The moment they were gone the lady threw up her hands. "My goodness, what happened?" she cried out. She turned to me. "I don't understand! What kind of faith, what kind of religion, what denomination are you anyway?" George and the two young men were all rejoicing, but I had to answer the lady's burning questions."

"I love Jesus, He is my Redeemer," I explained, for I always try to avoid denominational fence-building. "That's exactly what God wanted to do, to show you His great power and grace. I do believe God is planning to save your soul as well." The lady was so struck by such a thought that she became quiet.

The express train sped rapidly toward the Austrian border. We all knew there would be another confrontation with the police who checked passports on the Austrian side. We waited, as the atmosphere in the compartment grew charged with suspense and deathly quiet. Austrian police entered. "Pass Kontrol, bitte," one said briskly in German. Everyone else held up passports, while I sat as before praying silently, my head bowed.

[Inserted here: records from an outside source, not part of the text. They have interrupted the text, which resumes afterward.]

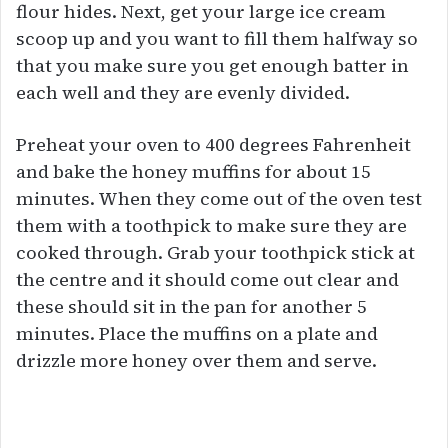
flour hides. Next, get your large ice cream
scoop up and you want to fill them halfway so
that you make sure you get enough batter in
each well and they are evenly divided.
Preheat your oven to 400 degrees Fahrenheit
and bake the honey muffins for about 15
minutes. When they come out of the oven test
them with a toothpick to make sure they are
cooked through. Grab your toothpick stick at
the centre and it should come out clear and
these should sit in the pan for another 5
minutes. Place the muffins on a plate and
drizzle more honey over them and serve.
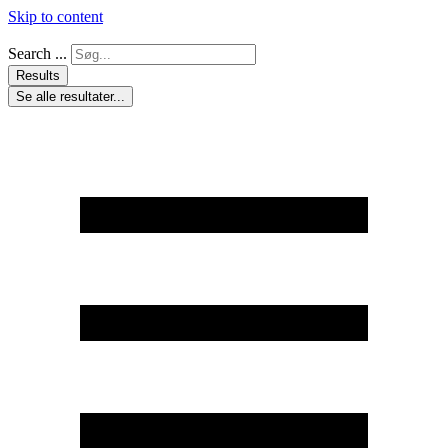
Skip to content
Search ...
Results
Se alle resultater...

Again I was totally ignored by the police. They closed the door. The moment they were gone the woman jumped up from her seat. "Praise the Lord!" she cried. "Praise the Lord!" One of the young men sprang up to stop her shuting. "Please be quiet!" he pleaded. "The police could hear you and come back and ask what is happening here." But the lady doctor was not to be deterred by his fears or common sense. Great joy showed on her face. "That's God!" she declared authoritatively. "Please tell us about your faith."

I could see her heart had indeed been touched to the depths. The two young men were also affected. They now revealed their own secret: neither had a visa to enter Germany where they were going to immigrate. "Please pray for us," they implored."

First, I saw their greater need. I explained a portion of scripture, Romans 10: 9-10, and led them in prayer, so that they might receive forgiveness of their sins and confess Jesus as their newfound Lord and Savior. They all, the two young men and the lady doctor, became believers before the train reached our destination. As we drew near to Vienna, I received a vision concerning their lack of visas (for they were terribly afraid they would be turned back at the border). I told them God had revealed that the police would merely glance at their unopened passports at the border but would not check them for the necessary visas. Later they wrote to me to report that it happened exactly as God had shown in the vision.

The train slowed to a stop at the station in Vienna with our compartment full of rejoicing Romanians.